BELÉM E A VIAGEM PHILOSOPHICA. Por Evaristo de Miranda

Foto: Divulgação Prefeitura Belém do Pará

Por três séculos, Belém foi o coração da ciência na Amazônia e da botânica no Brasil. Não é mais. Belém, com seu glorioso e ignorado passado, será sede da COP 30

Virtud es conocer esas yerbas,                                                                                                                                según yo me voy imaginando,                                                                                                                                algún dia será menester                                                                                                                                            usar de ese conocimiento.

Don Quijote de la Mancha (I,10)                                                                                                                                               Miguel de Cervantes

As águas do oceano mudaram de cor. Deixaram o azul celeste colado aos céus. Cobriram-se de um manto marrom. O veleiro Águia Real e Coração de Jesus, com seu grande porão abarrotado de volumes, navegava lentamente nesse mar de águas doces. Na ponta da proa, o cientista baiano Alexandre Rodrigues Ferreira aguardava impaciente algum sinal da cidade de Belém. Os ventos não eram favoráveis. O Brasil e o Grão Pará estavam próximos. As águas do Amazonas invadindo o Atlântico por centenas de léguas eram a maior certeza. Logo, a silhueta do Forte do Presépio e a de Belém, iluminadas pelo sol equatorial, emergiram no horizonte. Alívio.

Ele saíra de Lisboa no primeiro de setembro do ano da graça de 1783 e estava há 50 dias no mar oceano. Há 15 anos, deixara a Bahia para estudar em Portugal. Obtivera o doutorado na Faculdade de Filosofia Natural, em 1779. Solteiro, com 27 anos, agora sua missão era explorar a Amazônia numa expedição científica, quase 150 anos após a saga de Pedro Teixeira (Revista Oeste, Ed. 257 e 259). Trazia muitos livros, um mapa completo do rio Amazonas e 17 volumes com 424 itens de equipamentos.

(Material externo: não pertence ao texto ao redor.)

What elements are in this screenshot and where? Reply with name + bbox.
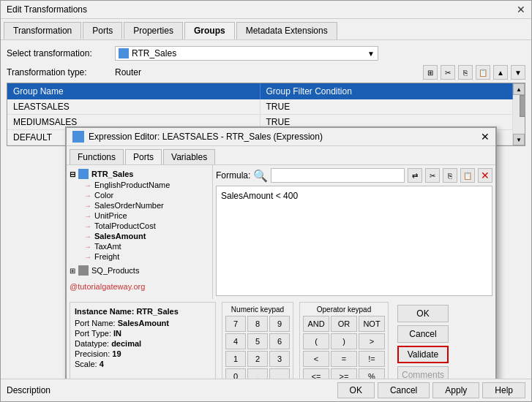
validate-button[interactable]: Validate (397, 346, 449, 363)
key-0[interactable]: 0 (225, 368, 246, 379)
key-6[interactable]: 6 (269, 333, 290, 349)
tree-children: → EnglishProductName → Color → SalesOrde… (84, 180, 209, 262)
key-gt[interactable]: > (359, 333, 385, 349)
down-icon[interactable]: ▼ (511, 65, 525, 80)
help-bottom-button[interactable]: Help (482, 382, 525, 398)
key-gte[interactable]: >= (331, 368, 357, 379)
col-filter-condition: Group Filter Condition (261, 83, 514, 99)
arrow-icon: → (84, 232, 91, 240)
tree-item-freight[interactable]: → Freight (84, 251, 209, 262)
arrow-icon: → (84, 191, 91, 200)
tab-transformation[interactable]: Transformation (4, 22, 81, 39)
dialog-title-icon (72, 131, 84, 143)
tree-panel: ⊟ RTR_Sales → EnglishProductName → C (67, 165, 213, 299)
tree-item-totalproductcost[interactable]: → TotalProductCost (84, 221, 209, 231)
key-eq[interactable]: = (331, 351, 357, 367)
expression-editor-dialog: Expression Editor: LEASTSALES - RTR_Sale… (65, 126, 497, 379)
key-3[interactable]: 3 (269, 351, 290, 367)
formula-delete-btn[interactable]: ✕ (478, 168, 492, 183)
scroll-thumb[interactable] (520, 95, 525, 117)
formula-icon-btn3[interactable]: ⎘ (443, 168, 457, 183)
tree-root-item[interactable]: ⊟ RTR_Sales (70, 168, 209, 180)
tree-expand-icon[interactable]: ⊟ (70, 170, 77, 178)
dialog-close-icon[interactable]: ✕ (481, 131, 490, 143)
ok-bottom-button[interactable]: OK (337, 382, 375, 398)
key-lte[interactable]: <= (303, 368, 329, 379)
key-8[interactable]: 8 (247, 316, 268, 332)
grid-icon[interactable]: ⊞ (423, 65, 438, 80)
operator-keypad: Operator keypad AND OR NOT ( ) > < = != (299, 302, 389, 379)
key-or[interactable]: OR (331, 316, 357, 332)
key-7[interactable]: 7 (225, 316, 246, 332)
close-icon[interactable]: ✕ (517, 4, 525, 15)
scroll-up-btn[interactable]: ▲ (513, 83, 525, 95)
arrow-icon: → (84, 212, 91, 220)
tree-item-color[interactable]: → Color (84, 190, 209, 200)
watermark: @tutorialgateway.org (70, 282, 209, 291)
table-row[interactable]: LEASTSALES TRUE (7, 99, 513, 115)
expression-area[interactable]: SalesAmount < 400 (216, 186, 492, 296)
key-mod[interactable]: % (359, 368, 385, 379)
tab-ports[interactable]: Ports (83, 22, 122, 39)
key-lt[interactable]: < (303, 351, 329, 367)
formula-icon-btn1[interactable]: ⇄ (408, 168, 422, 183)
tab-metadata[interactable]: Metadata Extensions (236, 22, 337, 39)
tree-item-unitprice[interactable]: → UnitPrice (84, 211, 209, 221)
portname-value: SalesAmount (118, 319, 169, 327)
tree-item-label: SalesOrderNumber (94, 201, 164, 210)
tab-ports[interactable]: Ports (125, 149, 162, 164)
tab-groups[interactable]: Groups (184, 22, 235, 39)
cancel-bottom-button[interactable]: Cancel (378, 382, 430, 398)
tree-item-taxamt[interactable]: → TaxAmt (84, 241, 209, 251)
dropdown-arrow-icon: ▼ (367, 50, 375, 58)
action-buttons: OK Cancel Validate Comments Help (394, 302, 452, 379)
cut-icon[interactable]: ✂ (441, 65, 455, 80)
ok-button[interactable]: OK (397, 305, 449, 322)
rtr-tree-icon (78, 169, 89, 179)
key-4[interactable]: 4 (225, 333, 246, 349)
apply-bottom-button[interactable]: Apply (432, 382, 479, 398)
key-5[interactable]: 5 (247, 333, 268, 349)
tree-item-englishproductname[interactable]: → EnglishProductName (84, 180, 209, 190)
key-dot[interactable]: . (247, 368, 268, 379)
arrow-icon: → (84, 253, 91, 261)
bottom-buttons: OK Cancel Apply Help (337, 382, 525, 398)
arrow-icon: → (84, 202, 91, 210)
formula-icon-btn2[interactable]: ✂ (425, 168, 440, 183)
tree-item-label: SalesAmount (94, 232, 146, 240)
key-and[interactable]: AND (303, 316, 329, 332)
tree-item-salesamount[interactable]: → SalesAmount (84, 231, 209, 241)
copy-icon[interactable]: ⎘ (458, 65, 473, 80)
formula-label: Formula: (216, 170, 250, 181)
groups-table-header: Group Name Group Filter Condition (7, 83, 513, 99)
instance-panel: Instance Name: RTR_Sales Port Name: Sale… (70, 302, 216, 379)
formula-search-input[interactable] (271, 168, 405, 183)
tab-functions[interactable]: Functions (70, 149, 124, 164)
porttype-value: IN (113, 329, 121, 338)
up-icon[interactable]: ▲ (493, 65, 508, 80)
key-not[interactable]: NOT (359, 316, 385, 332)
key-9[interactable]: 9 (269, 316, 290, 332)
key-1[interactable]: 1 (225, 351, 246, 367)
type-row: Transformation type: Router (7, 67, 141, 77)
dialog-tabs: Functions Ports Variables (67, 146, 495, 165)
key-rparen[interactable]: ) (331, 333, 357, 349)
search-icon[interactable]: 🔍 (253, 169, 268, 183)
window-title: Edit Transformations (7, 4, 87, 15)
tab-properties[interactable]: Properties (124, 22, 183, 39)
key-2[interactable]: 2 (247, 351, 268, 367)
tree-subroot-item[interactable]: ⊞ SQ_Products (70, 265, 209, 276)
cancel-button[interactable]: Cancel (397, 325, 449, 343)
tree-expand-icon-sub[interactable]: ⊞ (70, 267, 77, 275)
paste-icon[interactable]: 📋 (476, 65, 490, 80)
table-scrollbar[interactable]: ▲ ▼ (513, 83, 525, 145)
key-neq[interactable]: != (359, 351, 385, 367)
comments-button: Comments (397, 366, 449, 379)
key-lparen[interactable]: ( (303, 333, 329, 349)
type-label: Transformation type: (7, 67, 109, 77)
tree-item-salesordernumber[interactable]: → SalesOrderNumber (84, 200, 209, 211)
select-transformation-dropdown[interactable]: RTR_Sales ▼ (115, 46, 378, 61)
tab-variables[interactable]: Variables (163, 149, 215, 164)
formula-icon-btn4[interactable]: 📋 (460, 168, 475, 183)
scroll-down-btn[interactable]: ▼ (513, 134, 525, 145)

Influenciaram em sua formação, Domingos Vandelli e Giovanni Dalla Bella, botânicos e professores de ciências naturais da Universidade de Coimbra. Vandelli fundara o Museu de História Natural e o Jardim Botânico da Ajuda em 1768, dedicados a plantas úteis à medicina e à economia. Sobre o sentido prático da botânica, ele afirmou: A mim nenhum obséquio faz à filosofia, quem a estuda por deleitável (…) o grau de aplicação que merece uma ciência mede-se pela sua utilidade.

Com ciências úteis e aplicadas, Alexandre R. Ferreira executou sua ViagemPhilosophica. A expedição científica foi promovida pelo ministro da Marinha e dos Negócios Ultramarinos, Martinho de Melo e Castro, patrono das ciências e grande interessado nos reinos de além-mar. Expedições filosóficas lusitanas ocorreram no século XVIII, através de viagens científicas ao Brasil, Angola, Moçambique, Goa e Cabo Verde, Cabo da Boa Esperança, Melinde e Calicute. Em Belém, sua primeira impressão, enviadaao Ministro, foi: A terra em si, Senhor Excelentíssimo, é um paraíso; aqui mesmo são tantas as produções que eu não sei a que lado me volte.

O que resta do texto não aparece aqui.